● Task to complete: Report every line of the entries that contains the word "giảng".
--- Listed entries ---
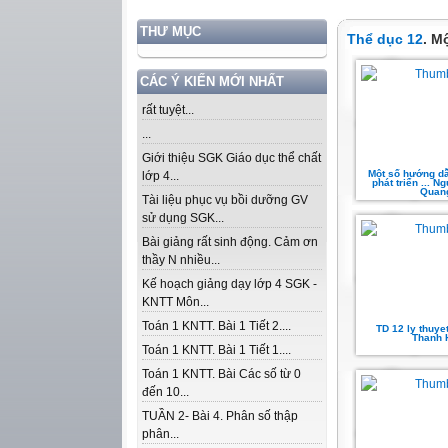
THƯ MỤC
Thể dục 12
. M
CÁC Ý KIẾN MỚI NHẤT
rất tuyệt...
...
Giới thiệu SGK Giáo dục thể chất
Một số hướng dẫ
lớp 4...
phát triển ... N
Quan
Tài liệu phục vụ bồi dưỡng GV
sử dụng SGK...
Bài giảng rất sinh động. Cảm ơn
thầy N nhiều...
Kế hoạch giảng dạy lớp 4 SGK -
KNTT Môn...
Toán 1 KNTT. Bài 1 Tiết 2....
TD 12 ly thuyet 
Thanh 
Toán 1 KNTT. Bài 1 Tiết 1....
Toán 1 KNTT. Bài Các số từ 0
đến 10...
TUẦN 2- Bài 4. Phân số thập
phân...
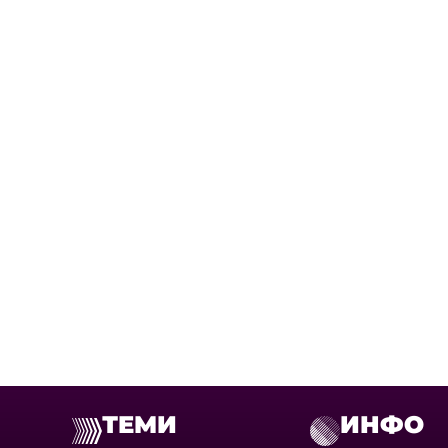
ТЕМИ
ИНФО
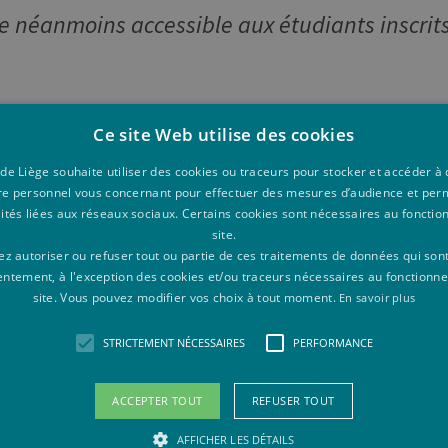
ste néanmoins accessible aux étudiants inscrit
Ce site Web utilise des cookies
 de Liège souhaite utiliser des cookies ou traceurs pour stocker et accéder 
re personnel vous concernant pour effectuer des mesures d’audience et per
lités liées aux réseaux sociaux. Certains cookies sont nécessaires au foncti
site.
z autoriser ou refuser tout ou partie de ces traitements de données qui son
nant·es) coordonne la formation des futurs enseignants pour le secon
entement, à l'exception des cookies et/ou traceurs nécessaires au fonctionn
site. Vous pouvez modifier vos choix à tout moment.
En savoir plus
t didactiques des formations de l'AESS et aux masters à finalité didacti
STRICTEMENT NÉCESSAIRES
PERFORMANCE
ACCEPTER TOUT
REFUSER TOUT
Programme détaillé
AFFICHER LES DÉTAILS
---
● Exercise result:
Bài giảng rất sinh động. Cảm ơn
Kế hoạch giảng dạy lớp 4 SGK -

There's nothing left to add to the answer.